Les jeunes chanteurs empruntent l’atalaku qui est un rythme ivoirien et le posent sur le bikutsi. Pourquoi ?
Le bikutsi est pourtant tellement riche avec le Koué, l’Ozila, l’Olantcha, le Bol, etc. En gros, si on fait du bon travail dans les compositions, si on a de vraies mélodies, le bikutsi va se développer. Il faut aussi des messages qui restent. Car de nos jours, il y a des musiques passagères, qui ne font même pas six mois de célébrité. Mon titre « Mbondé » je l’ai fait en 1994 et aujourd’hui je continue à faire des spectacles avec. Même la nouvelle génération danse sur cette chanson.
L’histoire de « Mbondé » est d’ailleurs assez mémorable…
(Rires). Je suis né dans un petit village qu’on appelle Messam, vers Zoétélé (Ndlr : Dja-et-Lobo, région du Sud). C’est là que j’ai commencé la musique. Puis j’ai intégré le groupe des « Martiens » avec Atebass et Ndjang le Zappeur. Après Atebass, j’ai travaillé avec Ange Ebogo, puis j’ai voulu voler de mes propres ailes. J’ai donc fait « Mbondé », qui veut dire « Donné de Dieu ». La vie de mon grand frère à l’époque m’a inspiré. Il n’avait rien, sa maison n’était pas meublée alors que c’était quelqu’un qui était bien financièrement. Ça m’a touché. Quand il s’est rendu compte que la chanson parlait de lui, il s’est énervé. Mais je n’ai pas laissé tomber. J’ai continué à chercher le bon ton avec ma guitare. Ce n’était pas pour me moquer, mais pour attirer son attention. Pas seulement la sienne, mais celle de tous, y compris moi-même. C’est ainsi que j’ai composé « Mbondé ». Et à sa sortie, le titre a fait un boom. Mais avant ce succès, aucun producteur ne voulait de moi. On disait que j’avais un style de chorale. Brice Fouda Fouda lui, malgré tout ce que les gens ont dit, a reconnu que oui, je faisais du bikutsi.
Etant donné qu’on est dans la séquence historique, quelle est l’origine de votre sobriquet Ntondobe ?
Je ne me suis pas levé un matin pour prendre ce nom, qui est riche de sens. Tout petit, je fréquentais énormément les églises. Quand j’ai intégré le groupe « Atebass et les Martiens », nous avions des réunions.

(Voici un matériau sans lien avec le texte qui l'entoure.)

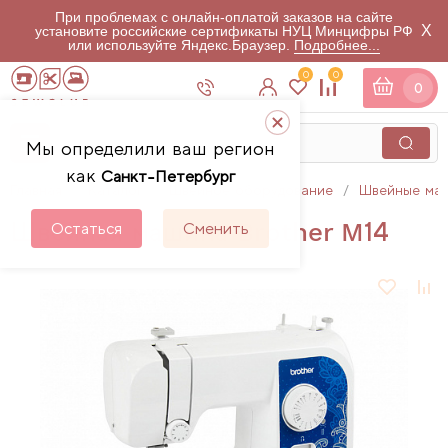
При проблемах с онлайн-оплатой заказов на сайте
X
установите российские сертификаты НУЦ Минцифры РФ
или используйте Яндекс.Браузер.
Подробнее...
0
0
0
Мы определили ваш регион
как
Санкт-Петербург
Главная
Каталог
Швейное оборудование
Швейные ма
Швейная машина Brother M14
Остаться
Сменить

Et moi, je citais toujours des versets bibliques en prenant la parole. Alors le feu Ndjang le Zappeur s’est dit : « waouh ! Lui il se prend pour Dieu ? Il se prend pour Ntondobe… ». Atebass a reconnu qu’effectivement, je parlais toujours de Dieu. C’est de là que part ce sobriquet. Les « Martiens » ont commencé à m’appeler Ntondobe, et quand on jouait à « Eldorado » (Ndlr : quartier Mvog-Ada à Yaoundé) le public a adopté ce surnom. Tous m’appelaient Ntondobe. Et lorsque j’ai sorti « Mbondé » j’ai continué avec ce nom d’artiste. Mais lorsque je donnais des interviews, on me demandait ce que signifie mon nom, et je disais « Dieu ». Et certains s’écriaient : comment oses-tu t’appeler Dieu ? Pour faire la différence entre Dieu l’Être suprême et moi, j’ai ajouté « le mâle » pour faire référence à mon humanité.
Qu’est-ce qui différencie les artistes bikutsi des années 90 et ceux de la génération actuelle ?

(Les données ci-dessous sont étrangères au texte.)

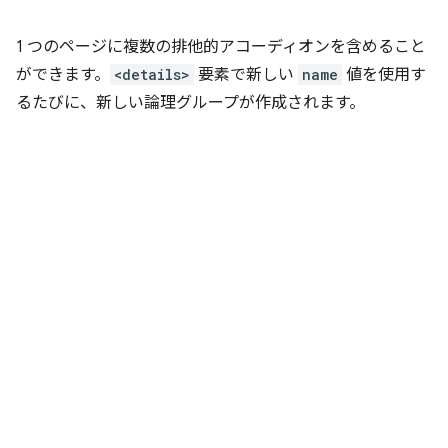
1 つのページに複数の排他的アコーディオンを含めること
ができます。
<details>
要素で新しい
name
値を使用す
るたびに、新しい論理グループが作成されます。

Dans les années 90, on travaillait par amour pour la musique. Ce qui faisait qu’on aimait nous écouter. Quand on prenait la guitare, quand on jouait du balafon, il y avait de la concurrence. Moi je pense toujours au feu Messi Martin. On disait de lui qu’il était un dieu de la guitare, en plus de chanter très bien. Zanzibar, Messi Martin… ils faisaient des choses que personne n’arrivait à faire. Zanzibar était capable de sortir des notes d’une guitare déréglée ! Ils étaient des bosseurs invétérés. Aujourd’hui par contre, la musique est devenue commerciale. La jeune génération propose des chansons qui agressent les esprits. On ne veut juger personne, mais on constate que la musique est comme le football : il n’y a que l’argent qui intéresse.